The team is responsible for developing high-performance computing and cloud infrastructure, for the worlds largest supercomputers and data-centers. The work environment is educational, dynamic, and challenging as our employees are currently working on innovative, next-generation products at the forefront of technology in terms of performance, scalability, and features.
What youll be doing:
Design and build innovative features for cloud native batch scheduler in both private and public cloud environments, enhancing functionality and performance.
Develop a cloud native batch scheduler that accelerates HPC and AI workloads using our advanced technologies in cloud environments, e.g. DPU, ConnectX and GPU/NVLink.
Take part in developing NVDIA state-of-the-art AI supercomputer.
Work closely with other teams on new products or features/improvements of existing products.

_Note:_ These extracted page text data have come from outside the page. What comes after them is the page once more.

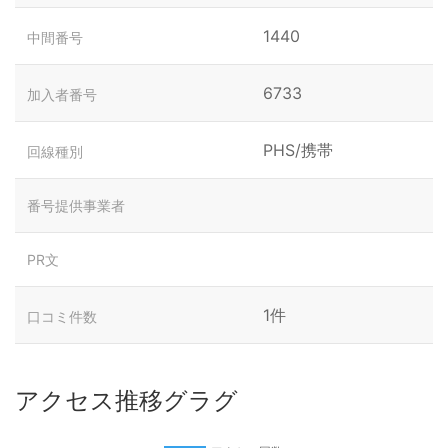
1440
中間番号
6733
加入者番号
PHS/携帯
回線種別
番号提供事業者
PR文
1件
口コミ件数
アクセス推移グラグ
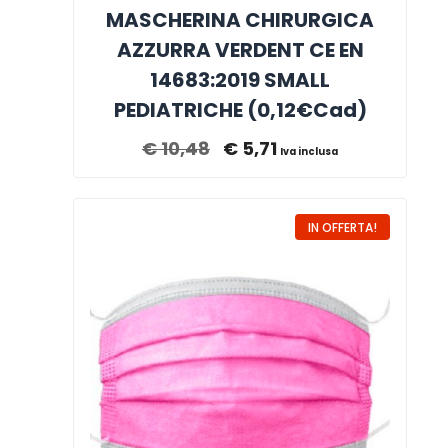
MASCHERINA CHIRURGICA
AZZURRA VERDENT CE EN
14683:2019 SMALL
PEDIATRICHE (0,12€Cad)
€
10,48
€
5,71
Iva inclusa
IN OFFERTA!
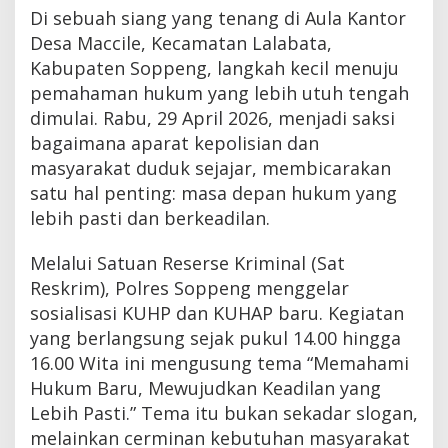
Di sebuah siang yang tenang di Aula Kantor
Desa Maccile, Kecamatan Lalabata,
Kabupaten Soppeng, langkah kecil menuju
pemahaman hukum yang lebih utuh tengah
dimulai. Rabu, 29 April 2026, menjadi saksi
bagaimana aparat kepolisian dan
masyarakat duduk sejajar, membicarakan
satu hal penting: masa depan hukum yang
lebih pasti dan berkeadilan.
Melalui Satuan Reserse Kriminal (Sat
Reskrim), Polres Soppeng menggelar
sosialisasi KUHP dan KUHAP baru. Kegiatan
yang berlangsung sejak pukul 14.00 hingga
16.00 Wita ini mengusung tema “Memahami
Hukum Baru, Mewujudkan Keadilan yang
Lebih Pasti.” Tema itu bukan sekadar slogan,
melainkan cerminan kebutuhan masyarakat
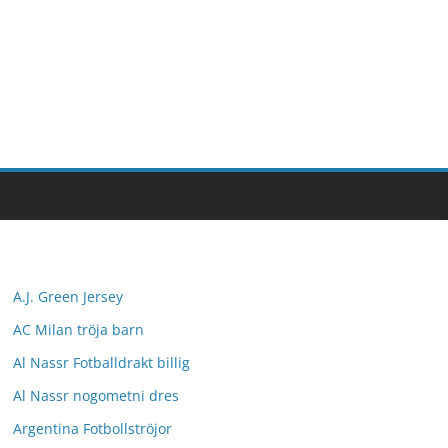
A.J. Green Jersey
AC Milan tröja barn
Al Nassr Fotballdrakt billig
Al Nassr nogometni dres
Argentina Fotbollströjor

Support, maintain and document software functionality.
What we need to see:
BSc in Computer Science or equivalent program.
8+ years of hands-on experience in software development, preferably with C, Python, Rust and Golang.
Wide hands-on experience with Kubernetes ecosystems development and programming.
Experience with Jenkins, GitLab and/or GitHub.
Deep understanding of batch scheduler, e.g. scheduling algorithm.
Strong background in designing, implementing, and debugging sophisticated software.
Highly motivated with strong interpersonal skills, ability to work successfully with multi-functional teams, developers, and architects.
Coordinate effectively across organizational boundaries and geographies.
Strong self-initiative, independence, and flexibility to a new technology.
Ways to stand out from the crowd:
R&D background with Volcano/Kubernetes/Slurm.
R&D background with Kubernetes operators/controllers development.
Experience with working on open-source projects.
Understanding of HPC/AI systems and related technologies.